Although that proposal remained a new warning, since the Atlantic Alliance treaties themselves do not contemplate the possibility of expelling a member state in the terms in which the US president formulated it. In any case, Moncloa’s strategy team receives every threat from the other side of the pond as gasoline for its electoral engine.
The main US bases in Spain are, in fact, in Andalusia, in Rota (Cádiz) and in Morón de la Frontera (Seville). Therefore, Trump hitting Sánchez with them – it should be remembered that he also raised the possibility of closing them – is considered a gift in the president’s circle. The Spanish left is very sensitive to the American presence in national territory. Without going any further, Sumar and the rest of the parties on the left of the PSOE have been demanding for years that the Government suspend the treaty that keeps them operational. In fact, some foreign sources regret that the Government is willing to engage in internal politics with such a delicate issue.
The diplomatic corps and the Government itself have long feared a “strong blow” from the United States. But in Moncloa they are determined to remain firm. President Sánchez uses Trump as a political contrast figure. According to the strategy designed in Moncloa, the President of the Government confronts the American president – whom he places as a symbol of the “reactionary wave” – to reinforce his own speech against the Popular Party and Vox.
Sánchez aspires to present himself as Trump’s ideological counterweight on the global board. The diagnosis in the president’s environment is a “relevant” distinction in the European political debate: “The difference between liberal democracies and social democracies.” And that was what was seen in Barcelona last weekend.
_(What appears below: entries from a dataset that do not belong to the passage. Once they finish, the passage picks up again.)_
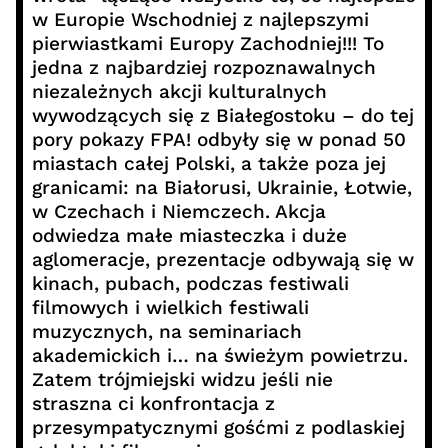
w Europie Wschodniej z najlepszymi
pierwiastkami Europy Zachodniej!!! To
jedna z najbardziej rozpoznawalnych
niezależnych akcji kulturalnych
wywodzących się z Białegostoku – do tej
pory pokazy FPA! odbyły się w ponad 50
miastach całej Polski, a także poza jej
granicami: na Białorusi, Ukrainie, Łotwie,
w Czechach i Niemczech. Akcja
odwiedza małe miasteczka i duże
aglomeracje, prezentacje odbywają się w
kinach, pubach, podczas festiwali
filmowych i wielkich festiwali
muzycznych, na seminariach
akademickich i… na świeżym powietrzu.
Zatem trójmiejski widzu jeśli nie
straszna ci konfrontacja z
przesympatycznymi gośćmi z podlaskiej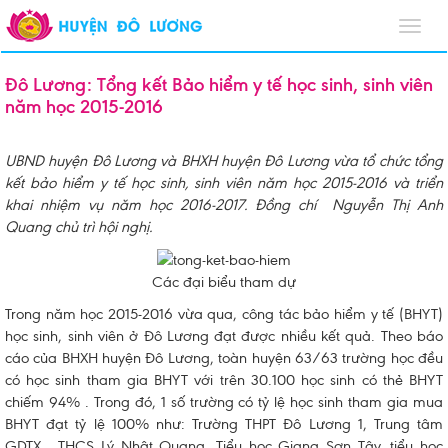
Toggl
navig
Đô Lương: Tổng kết Bảo hiểm y tế học sinh, sinh viên
năm học 2015-2016
UBND huyện Đô Lương và BHXH huyện Đô Lương vừa tổ chức tổng
kết bảo hiểm y tế học sinh, sinh viên năm học 2015-2016 và triển
khai nhiệm vụ năm học 2016-2017. Đồng chí Nguyễn Thị Anh
Quang chủ trì hội nghị.
Các đại biểu tham dự
Trong năm học 2015-2016 vừa qua, công tác bảo hiểm y tế (BHYT)
học sinh, sinh viên ở Đô Lương đạt được nhiều kết quả. Theo báo
cáo của BHXH huyện Đô Lương, toàn huyện 63/63 trường học đều
có học sinh tham gia BHYT với trên 30.100 học sinh có thẻ BHYT
chiếm 94% . Trong đó, 1 số trường có tỷ lệ học sinh tham gia mua
BHYT đạt tỷ lệ 100% như: Trường THPT Đô Lương 1, Trung tâm
GDTX, THCS Lý Nhật Quang, Tiểu học Giang Sơn Tây, tiểu học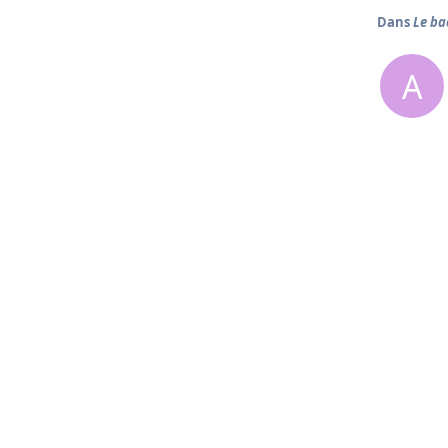
Dans
Le ba
A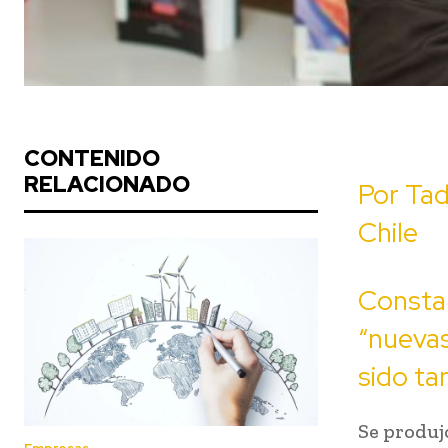
CONTENIDO
RELACIONADO
Por Tad
Chile
Consta
“nuevas
sido ta
Se produj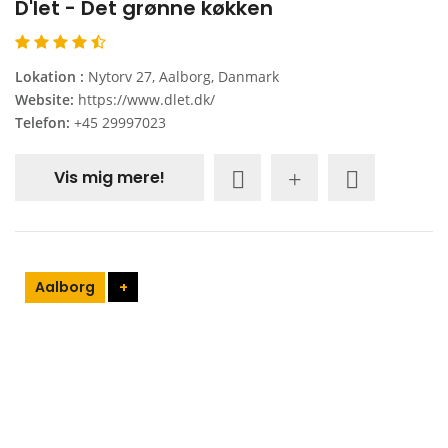
D'let - Det grønne køkken
Lokation :
Nytorv 27, Aalborg, Danmark
Website:
https://www.dlet.dk/
Telefon:
+45 29997023
Vis mig mere!
Aalborg
+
The president, flanked by some of the main leaders of the Latin American left, such as the president of Brazil, Lula da Silva, was enthroned as a reference for global anti-Trumpism.
The alleged plan to remove Spain from NATO is Donald Trump’s latest salvo against Pedro Sánchez.
The Republican has turned Spain’s defense spending into an exemplary cause within NATO. Not so much because Spain is the only uncomfortable ally, but because Sánchez publicly placed himself in the spotlight with that theatrical intervention the day before the start of the Alliance summit that took place in June of last year in The Hague.
That statement was so surprising that many journalists thought he was going to announce his resignation. Nothing to see. The reason was to announce that he did not plan to reach that 5%, the new bar imposed by the United States. An absurdity that Sánchez made an effort to stage in the family photo at the summit, placing himself at the end of the painting.
Moncloa defended that it could meet the capacity objectives required by the Alliance with a spending of 2.1% of GDP, not 5%. Sánchez’s argument was that NATO should not be measured only by percentages of GDP, but by real capabilities, personnel, equipment and infrastructure. The experts of the Armed Forces calculated, as the Government insisted, that Spain needed that 2.1% to comply with what was required by the Alliance.
From that point on, the debacle. A crazed Trump began to threaten our country in every possible way and at every opportunity that was presented to him. What started as a fight over 5% of GDP in Defense led to crazy threats (and impossible to execute) of tariffs, warnings to cut off bilateral trade and, in a more hidden way, move the Rota and Morón bases to another country.
There is no doubt that this latest attack is more of a joke than a feasible idea, but it portrays the deterioration of the situation. The Iran crisis has ended up turning Spain into the preferred target of Trumpian anger and, above all, has placed the bilateral relationship at the worst moment in its history. A deterioration that, according to diplomatic sources, does not seem to be recoverable in any way, at least in the short term.